Le jeu des acteurs est pas trop mauvais, Caity Lotz est toujours aussi belle et on ne peut s'empêcher de se souvenir de sa prestation dans The Pact qui, pour un direct to DVD, sortait pourtant vraiment du lot.
Le pitch de 400 Days était cool (mais c'est ça le problème, merde, le pitch était cool !), on nous tiens pas mal en haleine pendant la première demi-heure... Et là, c'est le drame. La cohérence se fait la malle, et tout le scénar avec. Peu importe toutes les théories qu'on pourra pondre sur l'histoire de ce film, il n'en reste pas moins qu'elle est tellement bordélique et mal amenée qu'on ne comprend strictement rien. Et je parle pas de ne rien comprendre à la Nolan, je parle de ne rien comprendre du tout, c'est à dire jusqu'à l'intérêt même du film.

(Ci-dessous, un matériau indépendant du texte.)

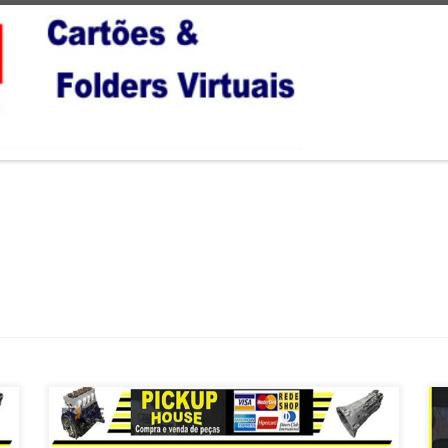
Na Pick Up House desmontando Toyota Hilux, vende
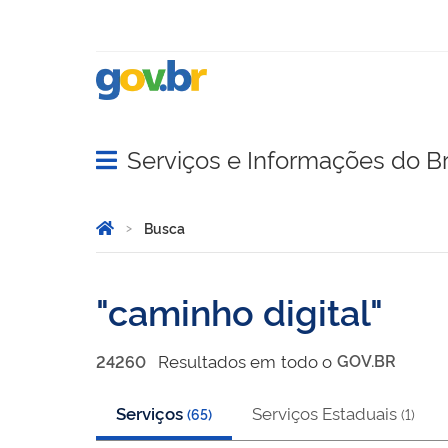
Serviços e Informações do Br
Abrir menu principal de navegação
Você está aqui:
Página Inicial
Busca
Busca
caminho digital
Resultado
s
em
todo o
GOV.BR
24260
Serviços
Serviços Estaduais
(
65
)
(
1
)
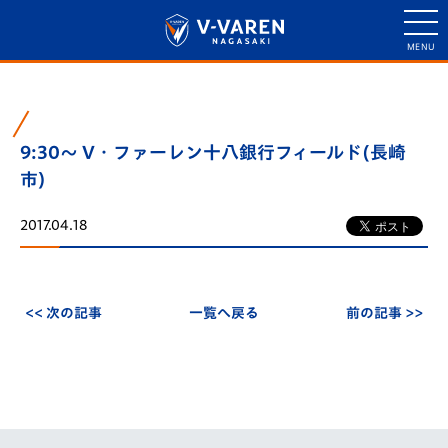
9:30～ V・ファーレン十八銀行フィールド(長崎
市)
2017.04.18
<< 次の記事
一覧へ戻る
前の記事 >>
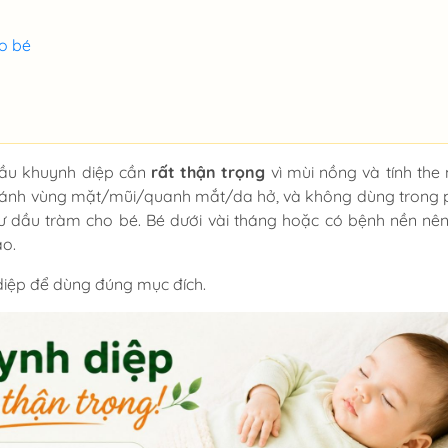
ho bé
 dầu khuynh diệp cần
rất thận trọng
vì mùi nồng và tính the
 tránh vùng mặt/mũi/quanh mắt/da hở, và không dùng trong
hư dầu tràm cho bé. Bé dưới vài tháng hoặc có bệnh nền nên
ào.
diệp
để dùng đúng mục đích.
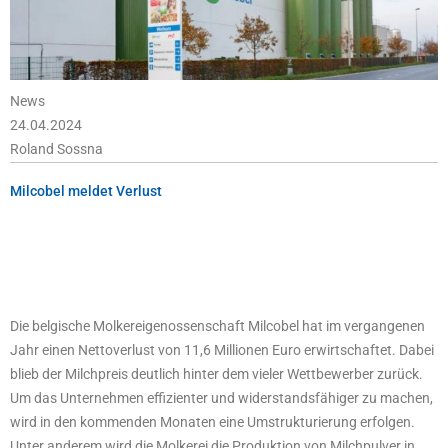
News
24.04.2024
Roland Sossna
Milcobel meldet Verlust
Die belgische Molkereigenossenschaft Milcobel hat im vergangenen
Jahr einen Nettoverlust von 11,6 Millionen Euro erwirtschaftet. Dabei
blieb der Milchpreis deutlich hinter dem vieler Wettbewerber zurück.
Um das Unternehmen effizienter und widerstandsfähiger zu machen,
wird in den kommenden Monaten eine Umstrukturierung erfolgen.
Unter anderem wird die Molkerei die Produktion von Milchpulver in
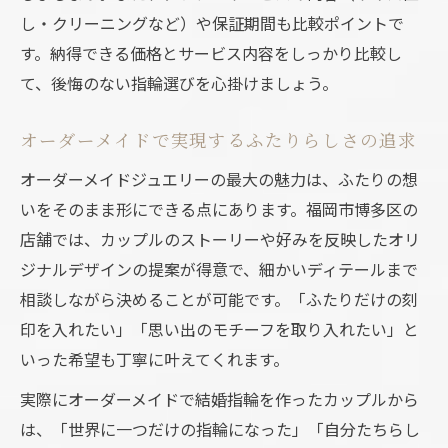
し・クリーニングなど）や保証期間も比較ポイントで
す。納得できる価格とサービス内容をしっかり比較し
て、後悔のない指輪選びを心掛けましょう。
オーダーメイドで実現するふたりらしさの追求
オーダーメイドジュエリーの最大の魅力は、ふたりの想
いをそのまま形にできる点にあります。福岡市博多区の
店舗では、カップルのストーリーや好みを反映したオリ
ジナルデザインの提案が得意で、細かいディテールまで
相談しながら決めることが可能です。「ふたりだけの刻
印を入れたい」「思い出のモチーフを取り入れたい」と
いった希望も丁寧に叶えてくれます。
実際にオーダーメイドで結婚指輪を作ったカップルから
は、「世界に一つだけの指輪になった」「自分たちらし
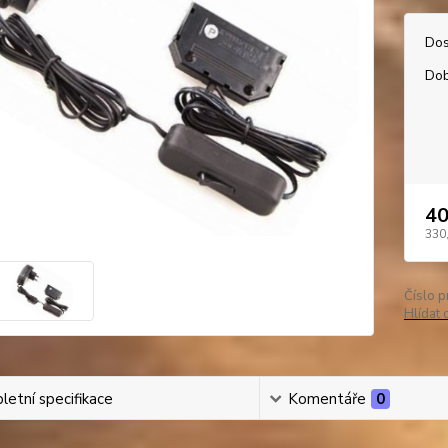
Dos
Dob
40
330
Číslo p
Hlídat 
etní specifikace
Komentáře
0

Pour la prétention maintenant. Parce que là, c'est quand même grand. Outre le fait de vouloir faire un film de SF sérieux, ce qui déjà n'est pas donné à tout le monde, le réal nous prend le choux dés le départ, sans donner une seule réponse aux milliers de questions qu'il pose. Quand on est bon, en général, on laisse suffisamment de brouillard pour que le spectateur se demande un peu ce qu'il vient de voir, mais on donne quand même deux trois pistes pour piger quelque chose. Là, on comprend pas un broc de ce qu'il se passe. "Non mais c'est métaphorique, vous pouvez pas comprendre". Voilà ce que Matt Osterman serait capable de nous dire.
Voilà, pour moi ce sera tout. Foutraque, et prétentieux.